United States District Court, N.D. Illinois, E.D.

March 28, 1989.

Robert B. Chatz, John W. Costello, Charles S. Stahl, Jr., James T. Arvey, Michael R. Enright, Michael M. Eidelman, Arvey, Hodes, Costello & Burman, Chicago, Ill., for plaintiffs-appellees.

L. Bow Pritchett and Ronald E. Cundiff, Chicago, Ill., for defendant-appellant.

 
ORDER

BUA, District Judge.

Pursuant to 28 U.S.C. § 158(a), appellant Illinois Bell Telephone Company ("Illinois Bell") appeals the final order entered by the bankruptcy court in this adversary proceeding on October 12, 1988. In that ruling, the bankruptcy court granted summary judgment to appellees Directional International, Ltd.; Access Microcenters, Inc.; and the New Personal Computer Network, Inc. (collectively, "D.I."). For the reasons stated herein, the decision of the bankruptcy court is affirmed.

 
FACTS AND PROCEDURAL HISTORY

The underlying bankruptcy matter to which this adversary proceeding is allegedly related[1] began when Personal Computer Network, Inc. ("PC Network") filed a voluntary Chapter 11 petition in bankruptcy. Shortly after PC Network filed its petition, D.I. made an offer to purchase substantially all of PC Network's assets. At the time, PC Network was operating its business as a debtor-in-possession. On October 30, 1987, Chief Bankruptcy Judge John D. Schwartz approved the sale proposed by D.I. In its order, the bankruptcy court declared that D.I. purchased PC Network's assets "free and clear of all liens, *910 claims, interests and encumbrances."[2] Specifically included in the list of PC Network's assets sold to D.I. were PC Network's telephone numbers, both long distance and local. After the sale, D.I., using the name "The New Personal Computer Network, Inc.," began operating the business formerly run by PC Network.

In November 1987, D.I. informed Illinois Bell that it had taken over PC Network's business and expressed its desire to retain the telephone numbers previously used by PC Network. Illinois Bell told D.I. that in order to use the telephone numbers employed by PC Network, D.I. would have to assume responsibility for all outstanding charges on PC Network's accounts. Illinois Bell stated to D.I. that if it did not wish to incur liability for PC Network's accounts, it could open new telephone accounts with Illinois Bell. In that case, Illinois Bell would terminate its service to the existing telephone numbers and assign new telephone numbers to D.I.

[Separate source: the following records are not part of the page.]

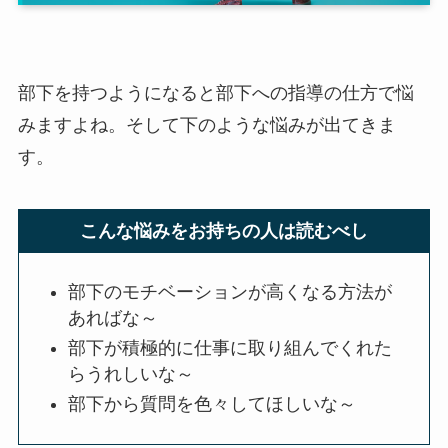
部下を持つようになると部下への指導の仕方で悩
みますよね。そして下のような悩みが出てきま
す。
こんな悩みをお持ちの人は読むべし
部下のモチベーションが高くなる方法が
あればな～
部下が積極的に仕事に取り組んでくれた
らうれしいな～
部下から質問を色々してほしいな～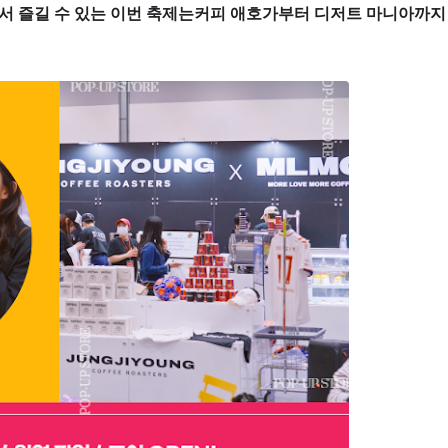
서 즐길 수 있는 이번 축제는커피 애호가부터 디저트 마니아까지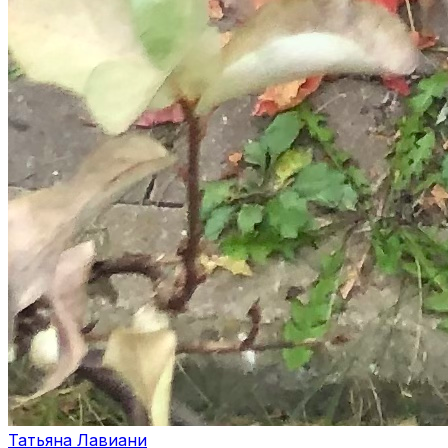
Татьяна Лавиани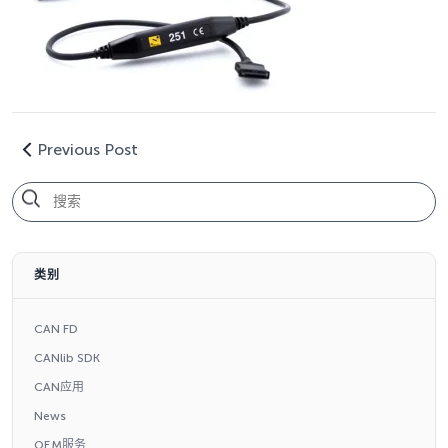
Previous Post
类别
CAN FD
CANlib SDK
CAN应用
News
OEM服务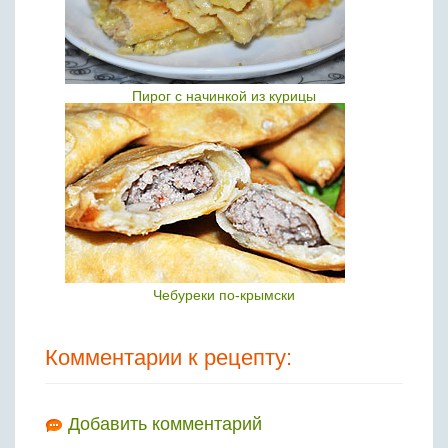
Пирог с начинкой из курицы
Чебуреки по-крымски
Комментарии к рецепту:
Добавить комментарий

D.I. was dissatisfied with the options it received from Illinois Bell. Naturally, D.I. did not want to incur the liabilities associated with PC Network's accounts. However, because a substantial amount of the business derives from catalogue sales placed by phone, and because large sums of money had been spent advertising PC Network's telephone numbers, D.I. desired to use the same phone numbers which PC Network had employed. Therefore, D.I. instituted this adversary proceeding in the bankruptcy court which had ordered the sale of PC Network to D.I. In its adversary complaint, D.I. asked the bankruptcy court to preliminarily and permanently enjoin Illinois Bell from requiring payment of PC Network's prebankruptcy debt as a condition to D.I.'s use of the telephone numbers formerly used by PC Network. D.I. claimed that under the purchase agreement approved by the bankruptcy court, it had a right to use those numbers without incurring liability for PC Network's outstanding debt on its accounts.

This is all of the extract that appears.